Both sides seemed to be playing for ‘national prestige’, but this was a complicated thing at a moment of flux in British and Caribbean society. The English players were at least as traumatised by the desperation of settler-loyalists telling them that beating West Indies was a ‘matter of life and death’ as by the hostility of nationalists. They were supposed to be representing a ‘New Elizabethan’ spirit – just after the Coronation and the conquest of Everest – but the side was beset by frictions between northern and southern players, and between veterans of a more deferential age and ‘angry young men’ like Trueman.

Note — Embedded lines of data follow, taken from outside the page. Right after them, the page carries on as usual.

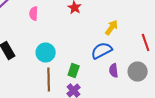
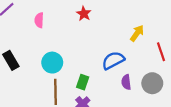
yellow arrow: (112, 28) -> (137, 33), moved

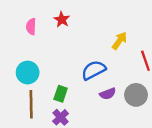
pink semicircle: (39, 20) -> (31, 27), moved
purple semicircle: (126, 82) -> (108, 94), turned -104

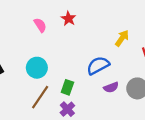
pink semicircle: (31, 27) -> (40, 25), turned 144
brown line: (31, 104) -> (40, 97), turned 35

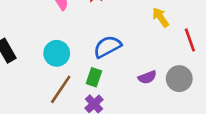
yellow arrow: (122, 38) -> (161, 17), turned -70
blue semicircle: (98, 65) -> (107, 47), moved

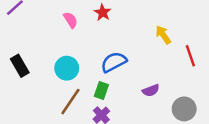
gray circle: (179, 79) -> (184, 109), moved

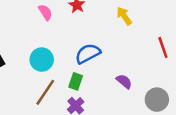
yellow arrow: (163, 35) -> (124, 16), moved
purple semicircle: (151, 90) -> (124, 81), turned -119

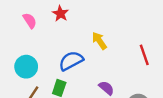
yellow arrow: (124, 16) -> (99, 41), moved

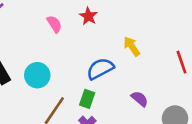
cyan circle: (26, 67) -> (37, 75), moved

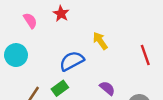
cyan circle: (37, 75) -> (16, 55), moved
green rectangle: (87, 99) -> (60, 88), turned 35

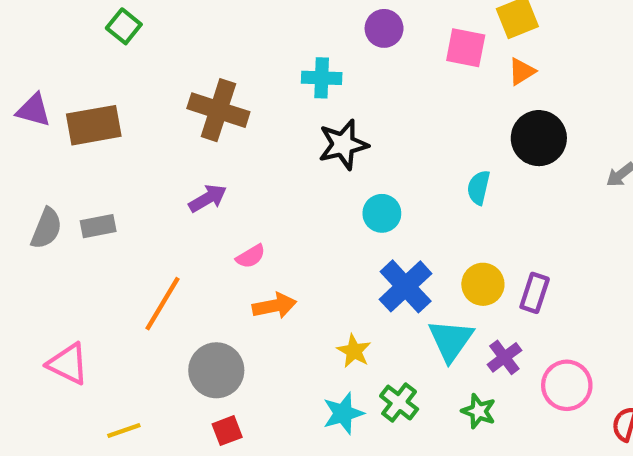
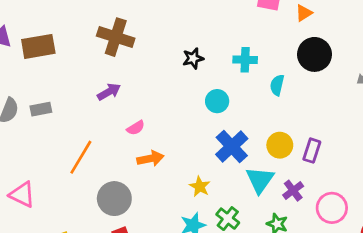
cyan cross: (322, 78) -> (245, 60), moved
black star: (343, 145) -> (193, 58), size x0.7

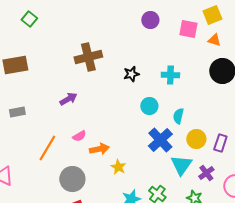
orange triangle: (304, 13) -> (214, 40), turned 48
brown cross: (116, 37) -> (88, 57), moved, turned -32
cyan semicircle: (277, 85) -> (178, 116), moved
pink semicircle: (136, 128) -> (79, 136), moved
yellow star: (200, 187) -> (118, 167), moved

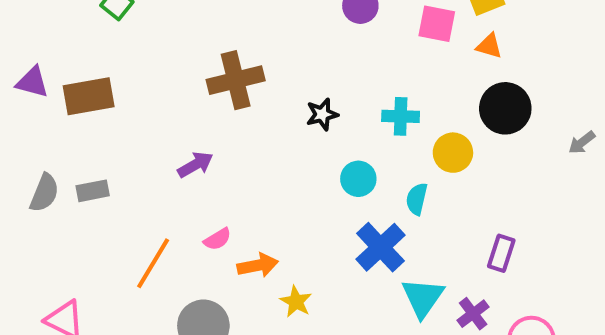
yellow circle: (196, 139) -> (453, 153), moved

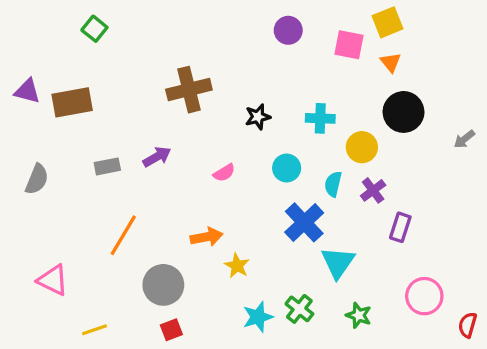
orange triangle: (489, 46) -> (391, 62), turned 35
gray rectangle: (93, 191) -> (107, 166), moved
pink semicircle: (217, 239) -> (224, 173), moved
purple cross: (473, 314) -> (373, 190), moved

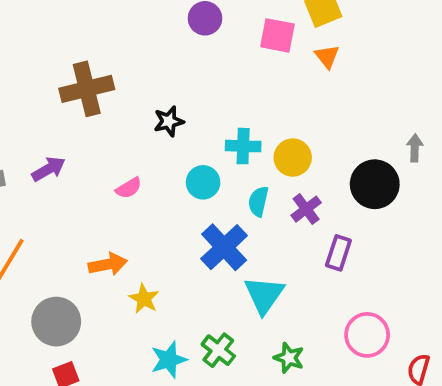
black circle: (404, 112) -> (375, 184), moved
cyan cross: (320, 118) -> (243, 146), moved
gray arrow: (464, 139) -> (415, 148), turned 130

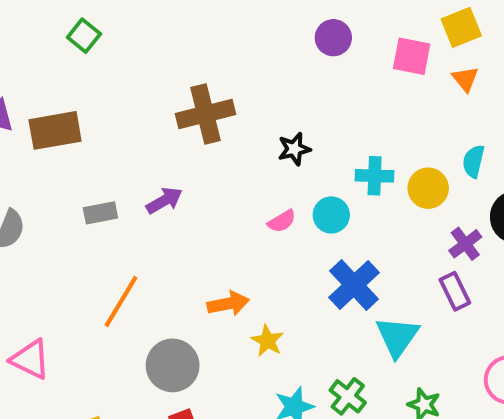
pink semicircle: (129, 188) -> (282, 221), moved
cyan semicircle: (258, 201) -> (474, 161), moved
purple cross: (306, 209) -> (465, 244), moved
purple rectangle: (338, 253) -> (455, 291), moved, turned -44

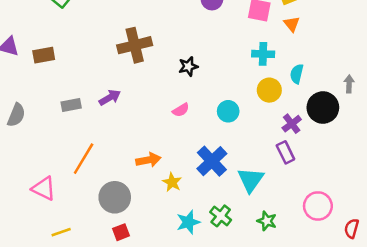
brown rectangle: (55, 130) -> (44, 55), size x0.7
cyan cross: (375, 176) -> (263, 54), moved
cyan circle: (331, 215) -> (228, 111), moved
blue cross: (354, 285) -> (212, 161), moved
pink triangle: (30, 359) -> (44, 189), moved

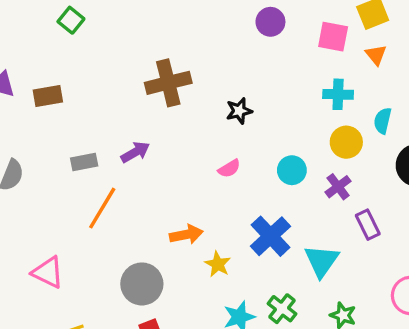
purple cross: (292, 124) -> (338, 187), moved
orange line: (84, 159) -> (102, 208), moved

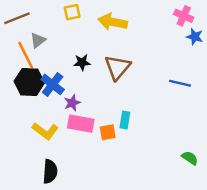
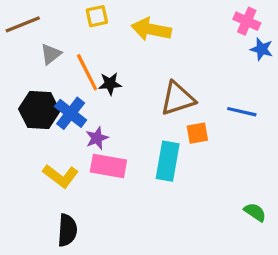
orange line: (26, 55) -> (87, 72), moved
brown triangle: (118, 67) -> (178, 99), moved, turned 32
cyan rectangle: (125, 120) -> (168, 161), size x1.6
orange square: (108, 132) -> (197, 133), moved

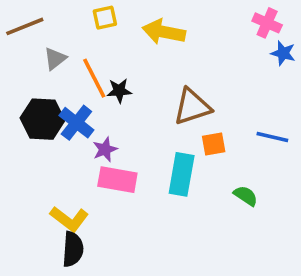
blue line: (242, 112) -> (272, 137), moved
yellow L-shape: (61, 176) -> (69, 219), moved
green semicircle: (255, 212) -> (246, 196), moved

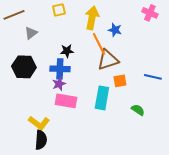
yellow arrow: (164, 32) -> (92, 18), turned 90
blue star: (283, 53) -> (115, 30), moved
orange line: (94, 78) -> (99, 44), moved
blue cross: (76, 123) -> (60, 69), moved, turned -36

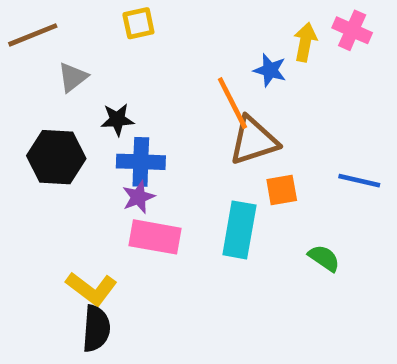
yellow arrow: (92, 18) -> (305, 42), moved, size x0.7
black star: (67, 51) -> (117, 120), moved

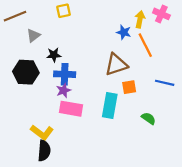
orange line: (232, 103) -> (145, 45), moved

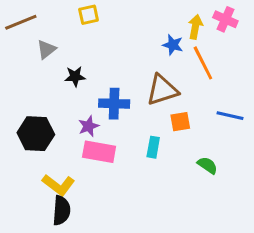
black hexagon: (26, 72) -> (36, 134), moved
blue cross: (65, 74) -> (114, 104), moved
cyan rectangle: (110, 105) -> (153, 147), size x0.6

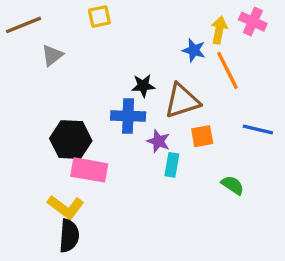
black star: (75, 76) -> (143, 86), moved
purple star: (89, 126) -> (158, 141), moved, turned -30
black hexagon: (36, 134) -> (71, 140), moved
pink rectangle: (99, 152) -> (89, 170), moved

David Woodhouse spent several years piecing Who Only Cricket Know together, drawing on player interviews, official scorebooks, contemporary newspaper reports and other eye-witness accounts to provide the first full-length historical account of this extraordinary tour, where a rollercoaster of a Test series was only half the story.


Praise for Who Only Cricket Know

Superb … Wide-ranging … Woodhouse gives full flavour to the complex issues of race and class, without which Caribbean cricket of the time cannot be understood … If you like cricket, the Caribbean and history then Who Only Cricket Know is a fine place to start.MIKE ATHERTON, THE TIMES

Gripping cricket, fascinating characters and a backcloth of Caribbean nations on the cusp of independence where issues of race and social class are never far from the surface, these are the ingredients of this most dramatic of tours. It needed a writer with a rare gift to weave it all together into a compelling but never simplistic read, and David Woodhouse undoubtedly has that gift. The book is a masterpiece.

Authoritative … While the English-centric record of events has always concentrated primarily on the “who said what to whom” and who was most to blame, Woodhouse aims for a far more balanced and expansive view, foregrounding Caribbean voices and revisiting complex and even contradictory characters … Seven years of research and writing allowed him to place the full gamut of detail within a rich social, racial and political history.

A superb chronicle of an often overlooked chapter in cricketing history, written not only with a deep and intimate love of the game but a rare social and cultural perspective.

The characters and the plot … make for a fascinating tale. But Woodhouse achieves far more than the standard tour book by placing the series in its historical context in a scholarly, yet accessible way. Who Only Cricket Know is a tour de force, and Wisden’s Book of the Year.

David Woodhouse’s account of Len Hutton’s tour of the Caribbean in 1953/54 is a beautifully told and important story of cricket and politics, unavoidably and fascinatingly mixed, with echoes that reverberate as much today as they did nearly 70 years ago, perhaps more so.

A masterful retelling of an historic tour and so much more besides. Woodhouse brings alive the time, the characters and the matches with great skill and flair.

A wonderful story, very smartly told. Proof of the old saying that there is nothing as new as the history we do not know.